This post drew my attention because it expresses what so many people feel about RFAD. They are my favourite charity because my own life was profoundly altered in a moment interacting with a friend who was about to go on a RFAD-sponsored skiing trip.
I was 19, as was my friend and we were sitting in the dining room at UCT’s top academic residence exchanging plans for the upcoming summer vacation. Keith shared that he was going to a ski resort and I remember silently wondering how a guy with one leg would ski so I innocently but nevertheless brazenly asked him if he was going to work and earn money.
He shared with me that it was a sponsored trip, and that his objective wasn’t to earn money.

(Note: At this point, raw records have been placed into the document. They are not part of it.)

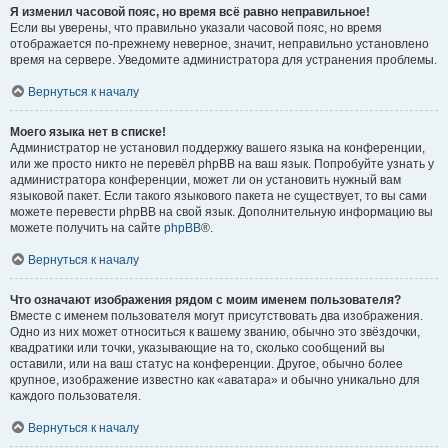
Я изменил часовой пояс, но время всё равно неправильное!
Если вы уверены, что правильно указали часовой пояс, но время
отображается по-прежнему неверное, значит, неправильно установлено
время на сервере. Уведомите администратора для устранения проблемы.
Вернуться к началу
Моего языка нет в списке!
Администратор не установил поддержку вашего языка на конференции,
или же просто никто не перевёл phpBB на ваш язык. Попробуйте узнать у
администратора конференции, может ли он установить нужный вам
языковой пакет. Если такого языкового пакета не существует, то вы сами
можете перевести phpBB на свой язык. Дополнительную информацию вы
можете получить на сайте
phpBB
®.
Вернуться к началу
Что означают изображения рядом с моим именем пользователя?
Вместе с именем пользователя могут присутствовать два изображения.
Одно из них может относиться к вашему званию, обычно это звёздочки,
квадратики или точки, указывающие на то, сколько сообщений вы
оставили, или на ваш статус на конференции. Другое, обычно более
крупное, изображение известно как «аватара» и обычно уникально для
каждого пользователя.
Вернуться к началу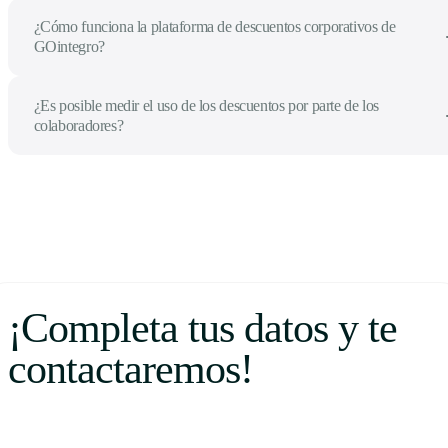
¿Cómo funciona la plataforma de descuentos corporativos de
GOintegro?
¿Es posible medir el uso de los descuentos por parte de los
colaboradores?
¡Completa tus datos y te
contactaremos!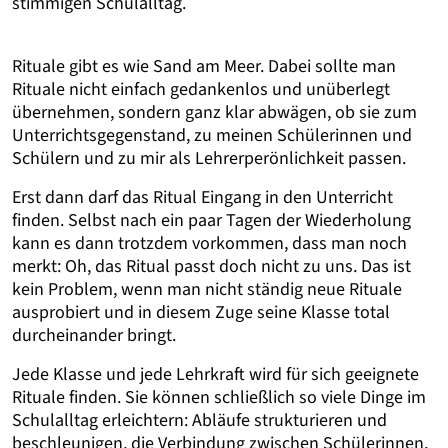
stimmigen Schulalltag.
Rituale gibt es wie Sand am Meer. Dabei sollte man
Rituale nicht einfach gedankenlos und unüberlegt
übernehmen, sondern ganz klar abwägen, ob sie zum
Unterrichtsgegenstand, zu meinen Schülerinnen und
Schülern und zu mir als Lehrerperönlichkeit passen.
Erst dann darf das Ritual Eingang in den Unterricht
finden. Selbst nach ein paar Tagen der Wiederholung
kann es dann trotzdem vorkommen, dass man noch
merkt: Oh, das Ritual passt doch nicht zu uns. Das ist
kein Problem, wenn man nicht ständig neue Rituale
ausprobiert und in diesem Zuge seine Klasse total
durcheinander bringt.
Jede Klasse und jede Lehrkraft wird für sich geeignete
Rituale finden. Sie können schließlich so viele Dinge im
Schulalltag erleichtern: Abläufe strukturieren und
beschleunigen, die Verbindung zwischen Schülerinnen,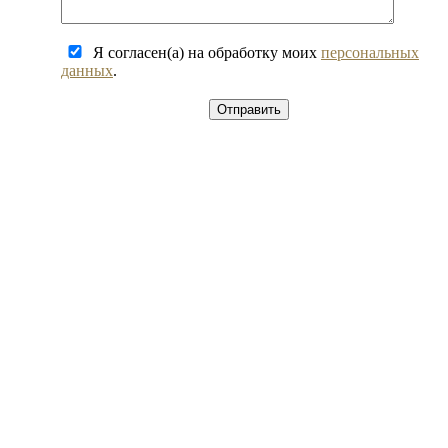
Я согласен(а) на обработку моих
персональных
данных
.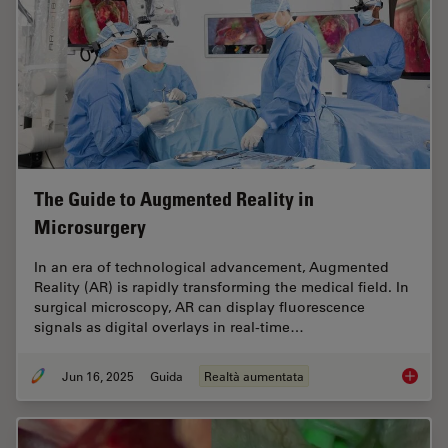
The Guide to Augmented Reality in
Microsurgery
In an era of technological advancement, Augmented
Reality (AR) is rapidly transforming the medical field. In
surgical microscopy, AR can display fluorescence
signals as digital overlays in real-time…
Jun 16, 2025
Guida
Realtà aumentata
The Gui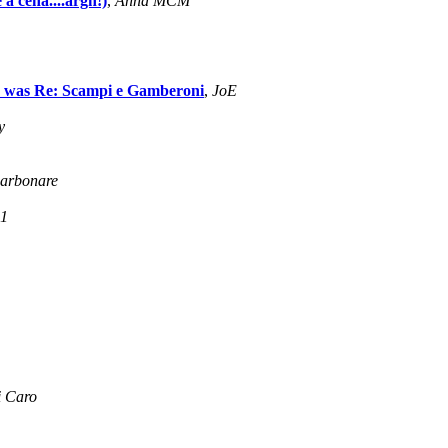
a cena....argh!)
,
Anna MCM
a was Re: Scampi e Gamberoni
,
JoE
y
arbonare
 1
i Caro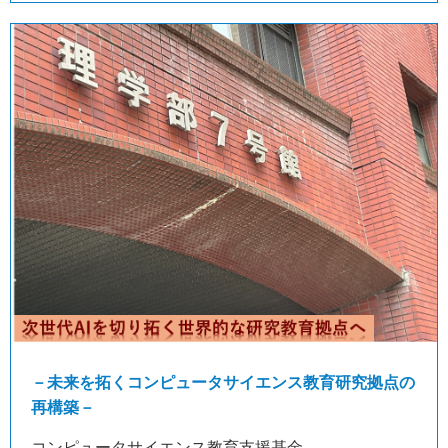
－未来を拓くコンピュータサイエンス教育研究拠点の
再構築－
コンピュータサイエンス教育支援基金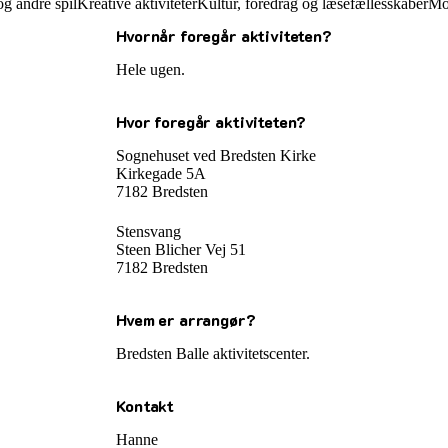
og andre spil
Kreative aktiviteter
Kultur, foredrag og læsefællesskaber
Mo
Hvornår foregår aktiviteten?
Hele ugen.
Hvor foregår aktiviteten?
Sognehuset ved Bredsten Kirke
Kirkegade 5A
7182 Bredsten
Stensvang
Steen Blicher Vej 51
7182 Bredsten
Hvem er arrangør?
Bredsten Balle aktivitetscenter.
Kontakt
Hanne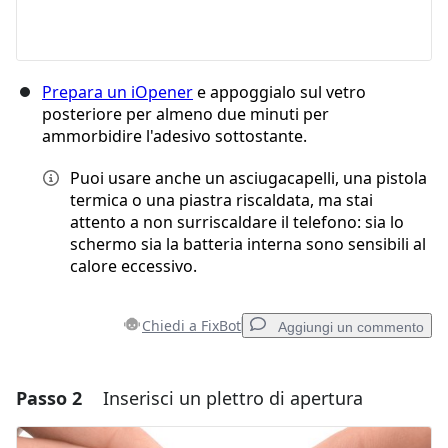
Prepara un iOpener
e appoggialo sul vetro
posteriore per almeno due minuti per
ammorbidire l'adesivo sottostante.
Puoi usare anche un asciugacapelli, una pistola
termica o una piastra riscaldata, ma stai
attento a non surriscaldare il telefono: sia lo
schermo sia la batteria interna sono sensibili al
calore eccessivo.
Chiedi a FixBot
Aggiungi un commento
Passo 2
Inserisci un plettro di apertura
Aggiungi un commento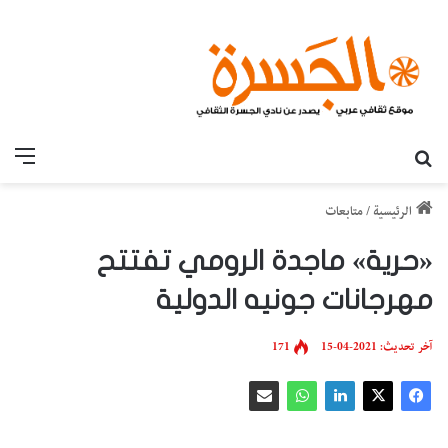
بحث عن
القائ
الرئيسية
/
متابعات
«حرية» ماجدة الرومي تفتتح
مهرجانات جونيه الدولية
آخر تحديث: 2021-04-15
171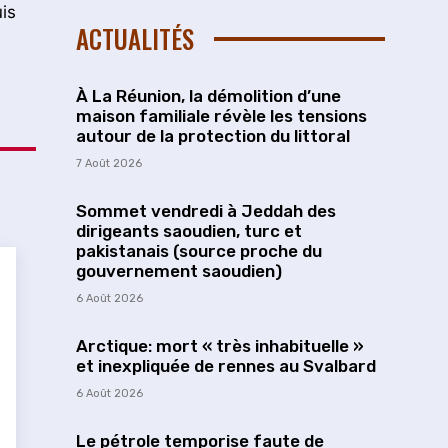
is
ACTUALITÉS
À La Réunion, la démolition d’une
maison familiale révèle les tensions
autour de la protection du littoral
7 Août 2026
Sommet vendredi à Jeddah des
dirigeants saoudien, turc et
pakistanais (source proche du
gouvernement saoudien)
6 Août 2026
Arctique: mort « très inhabituelle »
et inexpliquée de rennes au Svalbard
6 Août 2026
Le pétrole temporise faute de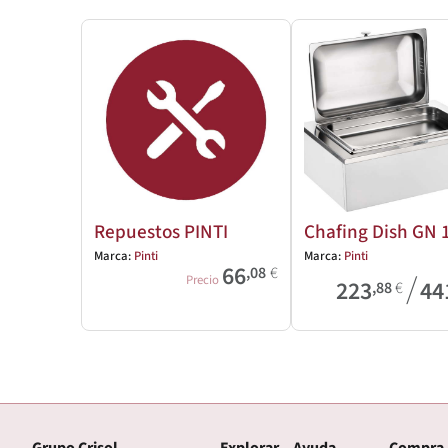
Repuestos PINTI
Chafing Dish GN 
Marca:
Pinti
Marca:
Pinti
66
,08
€
/
Precio
223
44
,88
€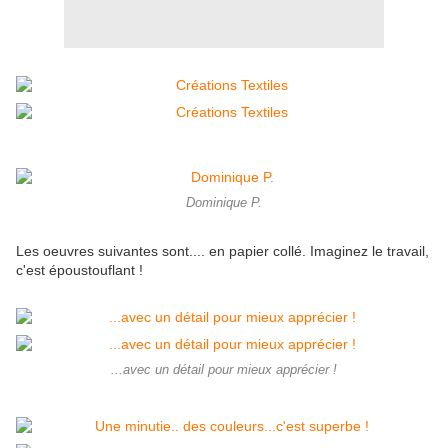
Dominique P.
Les oeuvres suivantes sont.... en papier collé. Imaginez le travail,
c'est époustouflant !
...avec un détail pour mieux apprécier !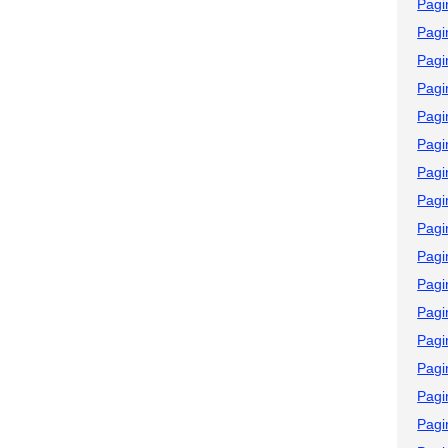
Pagi
Pagi
Pagi
Pagi
Pagi
Pagi
Pagi
Pagi
Pagi
Pagi
Pagi
Pagi
Pagi
Pagi
Pagi
Pagi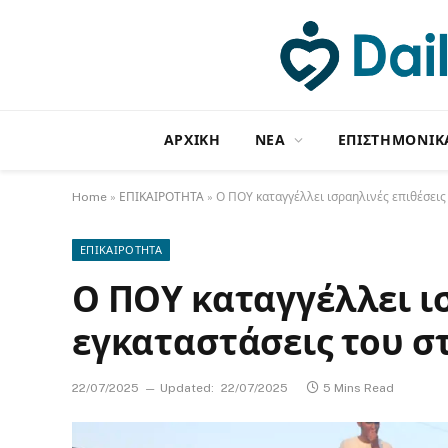
ΑΡΧΙΚΗ
NΕΑ
ΕΠΙΣΤΗΜΟΝΙΚ
Home
»
ΕΠΙΚΑΙΡΟΤΗΤΑ
»
Ο ΠΟΥ καταγγέλλει ισραηλινές επιθέσεις 
ΕΠΙΚΑΙΡΟΤΗΤΑ
Ο ΠΟΥ καταγγέλλει ι
εγκαταστάσεις του σ
22/07/2025
Updated:
22/07/2025
5 Mins Read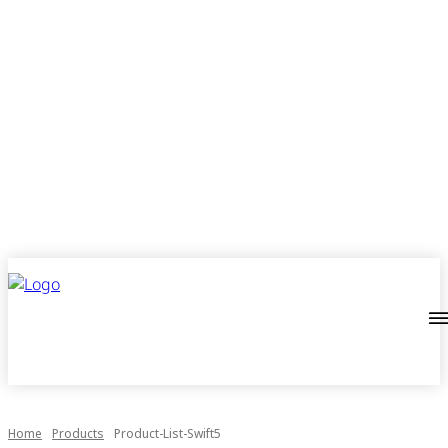
Home
Products
Product-List-Swift5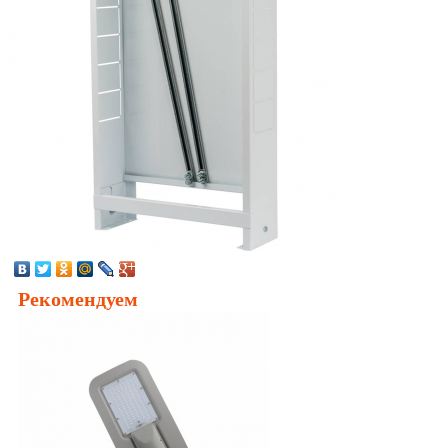
Рекомендуем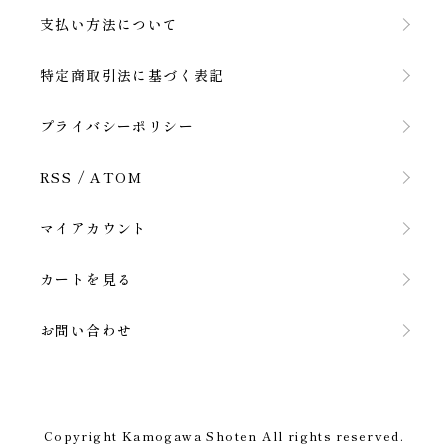
支払い方法について
特定商取引法に基づく表記
プライバシーポリシー
RSS
/
ATOM
マイアカウント
カートを見る
お問い合わせ
Copyright Kamogawa Shoten All rights reserved.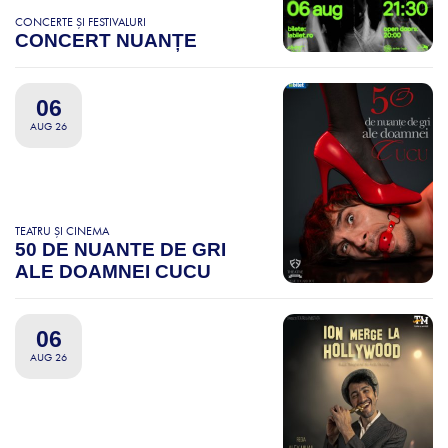
CONCERTE ȘI FESTIVALURI
CONCERT NUANȚE
06
AUG 26
TEATRU ȘI CINEMA
50 DE NUANTE DE GRI
ALE DOAMNEI CUCU
06
AUG 26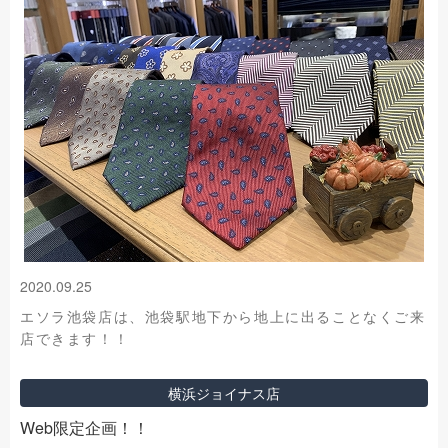
2020.09.25
エソラ池袋店は、池袋駅地下から地上に出ることなくご来
店できます！！
横浜ジョイナス店
Web限定企画！！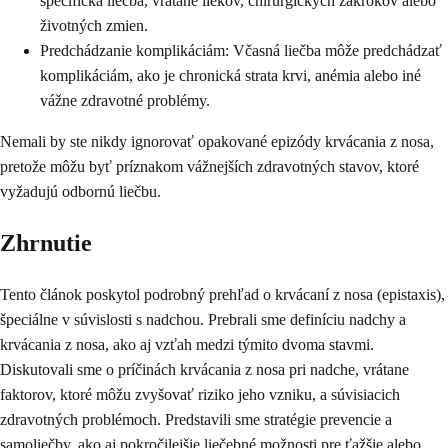
špecifická liečba, vrátane liekov, chirurgických zákrokov alebo
životných zmien.
Predchádzanie komplikáciám: Včasná liečba môže predchádzať
komplikáciám, ako je chronická strata krvi, anémia alebo iné
vážne zdravotné problémy.
Nemali by ste nikdy ignorovať opakované epizódy krvácania z nosa,
pretože môžu byť príznakom vážnejších zdravotných stavov, ktoré
vyžadujú odbornú liečbu.
Zhrnutie
Tento článok poskytol podrobný prehľad o krvácaní z nosa (epistaxis),
špeciálne v súvislosti s nadchou. Prebrali sme definíciu nadchy a
krvácania z nosa, ako aj vzťah medzi týmito dvoma stavmi.
Diskutovali sme o príčinách krvácania z nosa pri nadche, vrátane
faktorov, ktoré môžu zvyšovať riziko jeho vzniku, a súvisiacich
zdravotných problémoch. Predstavili sme stratégie prevencie a
samoliečby, ako aj pokročilejšie liečebné možnosti pre ťažšie alebo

My own world view at the time didn’t allow me to understand this possibility: why would someone who needed sponsorship to travel not want to take an easy opportunity to earn extra money? We were both studying Business Science – making money was the point of that wasn’t it?
Keith was so gentle with me. When I reflect on how rediculous my line of questioning was at the time, and how narrow my world view was, he had every right to punch me. He didn’t. Instead he explained that his leg amputation due to cancer in his knee had not, after all, prevented the cancer from spreading and that RFAD was sponsoring the trip becuase he was staring down only a few months to live. He spoke kindly to me, never looking for sympathy.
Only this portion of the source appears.